From the records, return each line that has the word "This" in it.

=== Provided material ===

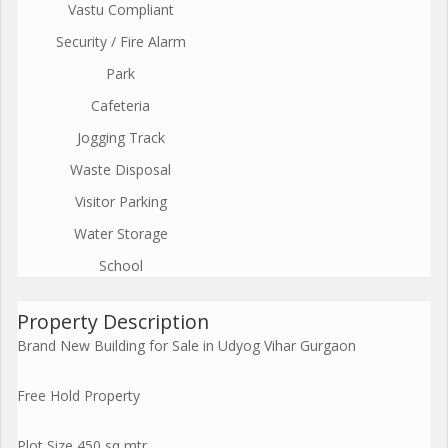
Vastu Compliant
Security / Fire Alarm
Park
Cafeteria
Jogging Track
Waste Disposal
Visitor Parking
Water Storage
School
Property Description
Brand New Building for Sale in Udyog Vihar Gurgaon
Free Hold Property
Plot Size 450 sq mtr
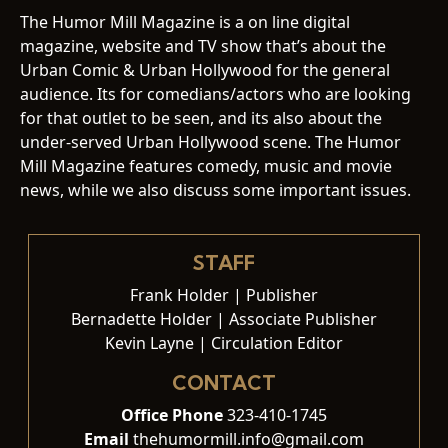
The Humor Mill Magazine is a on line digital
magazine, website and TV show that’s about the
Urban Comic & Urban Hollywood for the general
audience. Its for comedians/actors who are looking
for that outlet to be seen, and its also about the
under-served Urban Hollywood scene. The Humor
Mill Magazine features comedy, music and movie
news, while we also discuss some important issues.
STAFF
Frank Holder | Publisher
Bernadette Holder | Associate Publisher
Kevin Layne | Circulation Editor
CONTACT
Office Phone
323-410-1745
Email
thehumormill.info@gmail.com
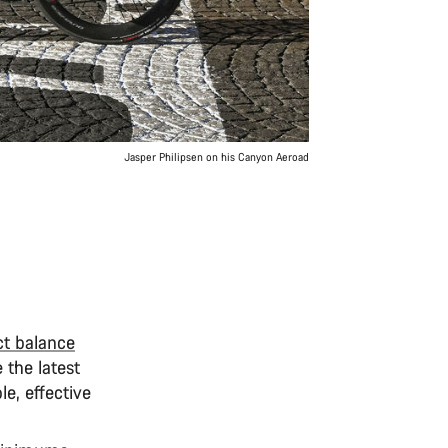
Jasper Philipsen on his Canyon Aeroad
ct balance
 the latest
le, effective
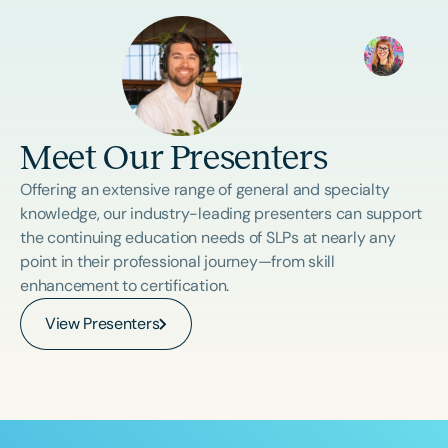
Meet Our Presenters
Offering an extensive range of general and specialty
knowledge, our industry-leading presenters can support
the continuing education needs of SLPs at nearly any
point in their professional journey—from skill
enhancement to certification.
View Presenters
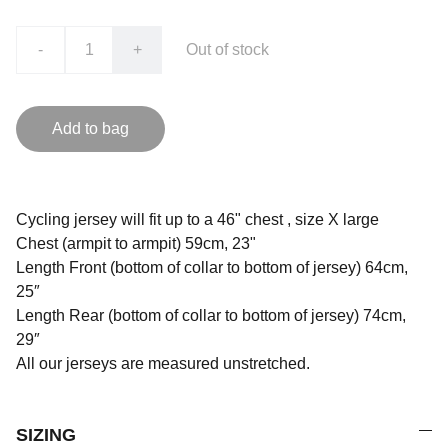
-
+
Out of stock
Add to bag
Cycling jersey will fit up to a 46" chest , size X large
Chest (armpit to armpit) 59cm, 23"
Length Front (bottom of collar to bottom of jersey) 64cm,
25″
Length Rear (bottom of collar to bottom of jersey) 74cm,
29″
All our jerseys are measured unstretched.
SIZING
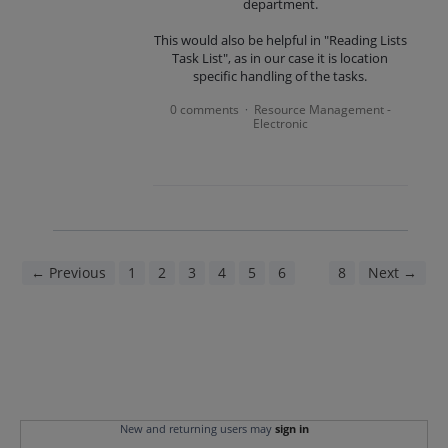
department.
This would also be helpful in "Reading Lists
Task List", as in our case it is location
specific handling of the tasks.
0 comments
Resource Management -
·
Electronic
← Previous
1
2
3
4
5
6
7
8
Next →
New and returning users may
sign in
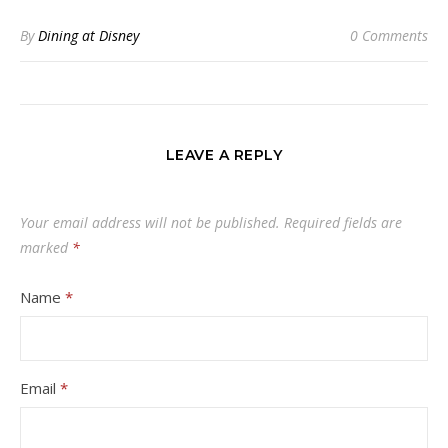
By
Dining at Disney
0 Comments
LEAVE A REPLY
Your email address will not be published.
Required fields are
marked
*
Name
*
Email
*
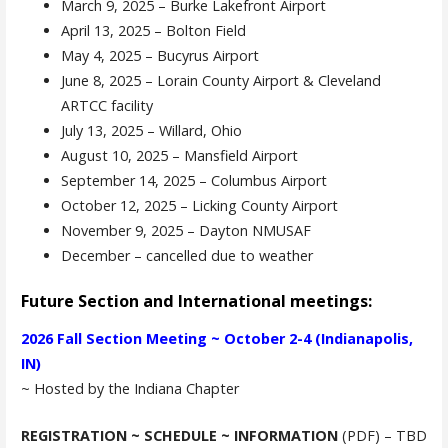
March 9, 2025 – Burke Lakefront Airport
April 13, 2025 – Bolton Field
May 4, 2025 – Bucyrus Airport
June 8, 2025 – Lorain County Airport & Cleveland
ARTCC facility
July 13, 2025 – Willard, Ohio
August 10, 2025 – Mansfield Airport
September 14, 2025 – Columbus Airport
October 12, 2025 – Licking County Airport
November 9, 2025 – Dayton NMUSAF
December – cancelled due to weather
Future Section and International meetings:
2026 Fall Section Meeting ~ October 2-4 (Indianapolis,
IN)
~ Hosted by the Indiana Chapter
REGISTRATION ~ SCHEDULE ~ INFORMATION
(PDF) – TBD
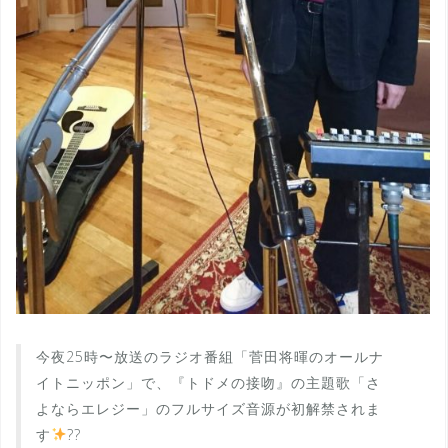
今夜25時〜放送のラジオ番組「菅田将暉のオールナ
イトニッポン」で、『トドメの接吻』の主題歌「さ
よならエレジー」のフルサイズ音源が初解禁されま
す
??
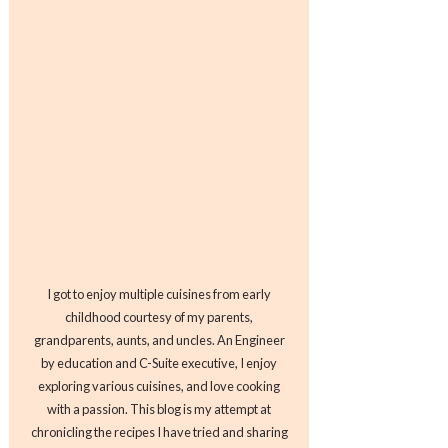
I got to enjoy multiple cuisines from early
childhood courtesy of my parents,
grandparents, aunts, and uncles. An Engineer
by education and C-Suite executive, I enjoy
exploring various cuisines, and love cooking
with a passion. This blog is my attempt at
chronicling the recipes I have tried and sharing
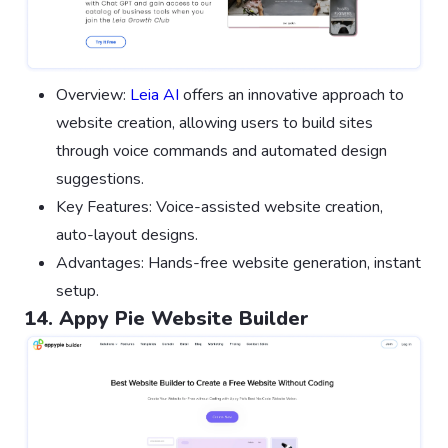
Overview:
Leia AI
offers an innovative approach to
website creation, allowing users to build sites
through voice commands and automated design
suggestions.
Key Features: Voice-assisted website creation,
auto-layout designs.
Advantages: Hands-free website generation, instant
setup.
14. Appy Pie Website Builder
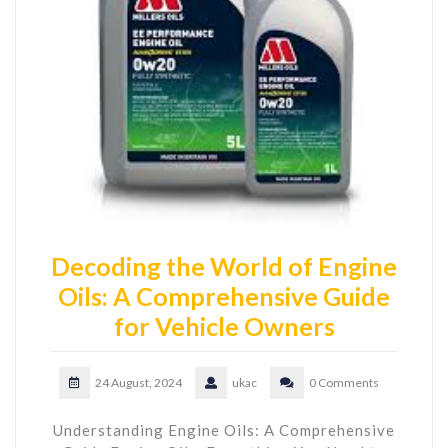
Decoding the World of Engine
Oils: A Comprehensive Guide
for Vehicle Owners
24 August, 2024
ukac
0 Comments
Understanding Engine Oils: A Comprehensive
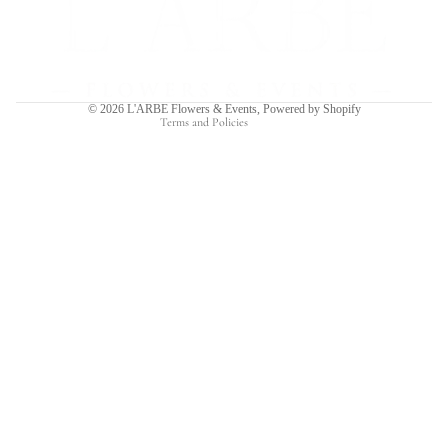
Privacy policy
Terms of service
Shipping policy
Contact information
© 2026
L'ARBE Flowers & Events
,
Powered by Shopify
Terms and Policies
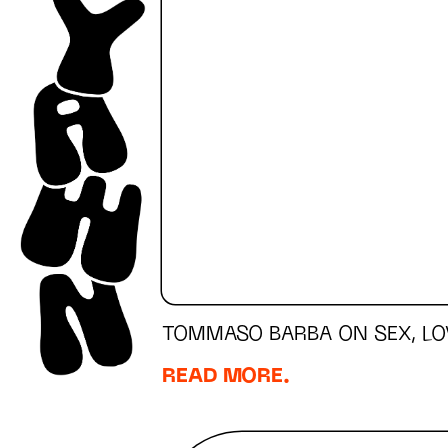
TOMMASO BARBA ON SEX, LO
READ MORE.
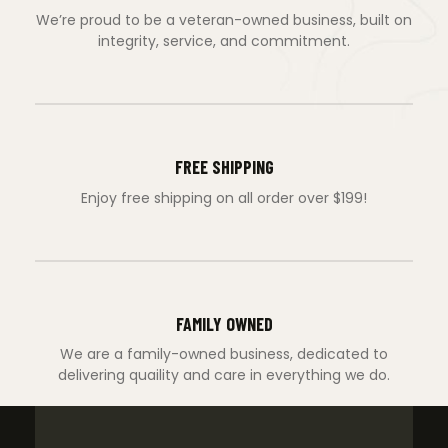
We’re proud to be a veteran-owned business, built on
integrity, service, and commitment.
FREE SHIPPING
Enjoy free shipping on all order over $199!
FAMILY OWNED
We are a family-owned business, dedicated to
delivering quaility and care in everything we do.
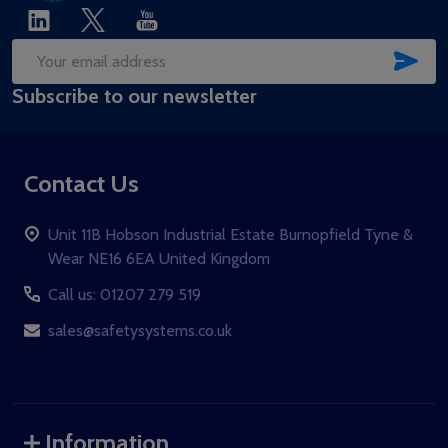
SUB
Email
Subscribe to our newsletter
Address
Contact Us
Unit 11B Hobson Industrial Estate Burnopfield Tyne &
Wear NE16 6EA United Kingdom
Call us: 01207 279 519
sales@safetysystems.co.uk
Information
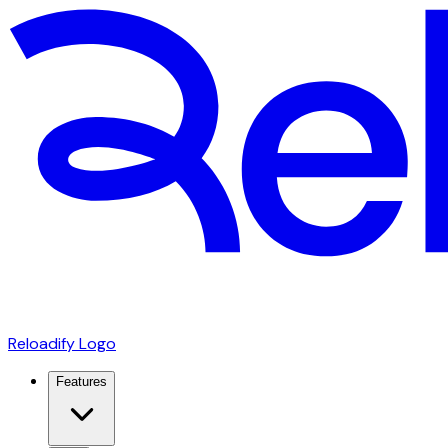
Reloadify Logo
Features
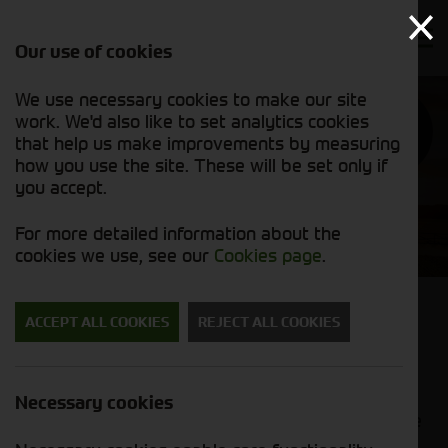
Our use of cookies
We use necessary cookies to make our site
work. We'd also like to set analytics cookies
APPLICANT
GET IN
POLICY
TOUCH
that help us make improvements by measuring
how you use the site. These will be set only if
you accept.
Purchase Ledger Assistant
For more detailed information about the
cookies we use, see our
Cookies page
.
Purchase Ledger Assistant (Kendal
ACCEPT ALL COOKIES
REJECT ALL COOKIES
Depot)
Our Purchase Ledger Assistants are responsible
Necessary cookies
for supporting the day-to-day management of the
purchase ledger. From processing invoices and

===

◆ Solution below ◆
This would also be helpful in "Reading Lists
with a passion. This blog is my attempt at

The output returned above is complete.